The greenhouse gas (GHG) emissions from fuel-based lighting are substantial given the paltry levels of lighting service provided to users, leading to a great opportunity for GHG mitigation by encouraging the switch from fuel-based to rechargeable LED lighting. However, as with most new energy technology, switching to efficient lighting requires an up-front investment of energy (and GHGs) embedded in the manufacture of replacement components. We studied a population of off-grid lighting users in 2008-2009 in Kenya who were given the opportunity to adopt LED lighting. Based on their use patterns with the LED lights and the levels of kerosene offset we observed, we found that the embodied energy of the LED lamp was "paid for" in only one month for grid charged products and two months for solar charged products.
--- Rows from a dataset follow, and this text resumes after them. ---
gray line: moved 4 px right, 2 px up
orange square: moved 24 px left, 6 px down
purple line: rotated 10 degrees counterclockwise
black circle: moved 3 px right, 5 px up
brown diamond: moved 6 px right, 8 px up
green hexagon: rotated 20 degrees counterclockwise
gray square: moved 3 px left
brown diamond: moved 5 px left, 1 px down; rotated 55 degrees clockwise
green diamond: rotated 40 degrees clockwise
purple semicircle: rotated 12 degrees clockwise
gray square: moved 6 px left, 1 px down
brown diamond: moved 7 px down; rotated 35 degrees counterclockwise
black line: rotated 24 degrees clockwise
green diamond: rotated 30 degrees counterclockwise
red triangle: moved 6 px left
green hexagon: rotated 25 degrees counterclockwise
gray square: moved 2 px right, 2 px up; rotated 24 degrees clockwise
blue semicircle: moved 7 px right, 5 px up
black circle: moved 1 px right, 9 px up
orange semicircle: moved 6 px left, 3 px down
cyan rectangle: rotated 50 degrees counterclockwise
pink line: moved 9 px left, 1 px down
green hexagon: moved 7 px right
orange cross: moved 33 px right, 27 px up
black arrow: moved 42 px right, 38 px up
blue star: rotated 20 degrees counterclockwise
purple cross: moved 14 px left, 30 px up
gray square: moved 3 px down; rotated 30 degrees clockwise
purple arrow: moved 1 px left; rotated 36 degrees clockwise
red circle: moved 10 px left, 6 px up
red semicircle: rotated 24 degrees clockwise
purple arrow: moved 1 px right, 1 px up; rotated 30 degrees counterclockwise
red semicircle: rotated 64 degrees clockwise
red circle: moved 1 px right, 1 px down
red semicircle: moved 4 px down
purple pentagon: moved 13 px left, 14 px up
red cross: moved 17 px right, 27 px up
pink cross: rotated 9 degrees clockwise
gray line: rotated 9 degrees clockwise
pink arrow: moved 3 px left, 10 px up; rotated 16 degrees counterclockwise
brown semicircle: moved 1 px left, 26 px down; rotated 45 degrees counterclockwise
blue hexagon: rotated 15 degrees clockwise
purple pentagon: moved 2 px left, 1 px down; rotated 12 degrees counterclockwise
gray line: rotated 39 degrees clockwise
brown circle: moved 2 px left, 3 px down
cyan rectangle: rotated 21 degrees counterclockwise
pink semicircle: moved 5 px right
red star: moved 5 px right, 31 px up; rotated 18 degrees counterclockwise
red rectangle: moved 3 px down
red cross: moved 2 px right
Furthermore, the energyreturn- on investment-ratio (energy produced or offset over the product's service life divided by energy embedded) for off-grid LED lighting ranges from 12 to 24, which is on par with on-grid solar and large-scale wind energy. We also found that the energy embodied in the manufacture of a typical hurricane lantern is about one-half to one-sixth of that embodied in the particular LED lights that we evaluated, indicating that the energy payback time would be moderately faster if LEDs ultimately displace the production of kerosene lanterns. As LED products improve, we anticipate longer service lives and more successful displacement of kerosene lighting, both of which will speed the already rapid recovery of embodied energy in these products. Our study provides a detailed appendix with embodied energy values for a variety of components used to construct off-grid LED lighting, which can be used to analyze other products.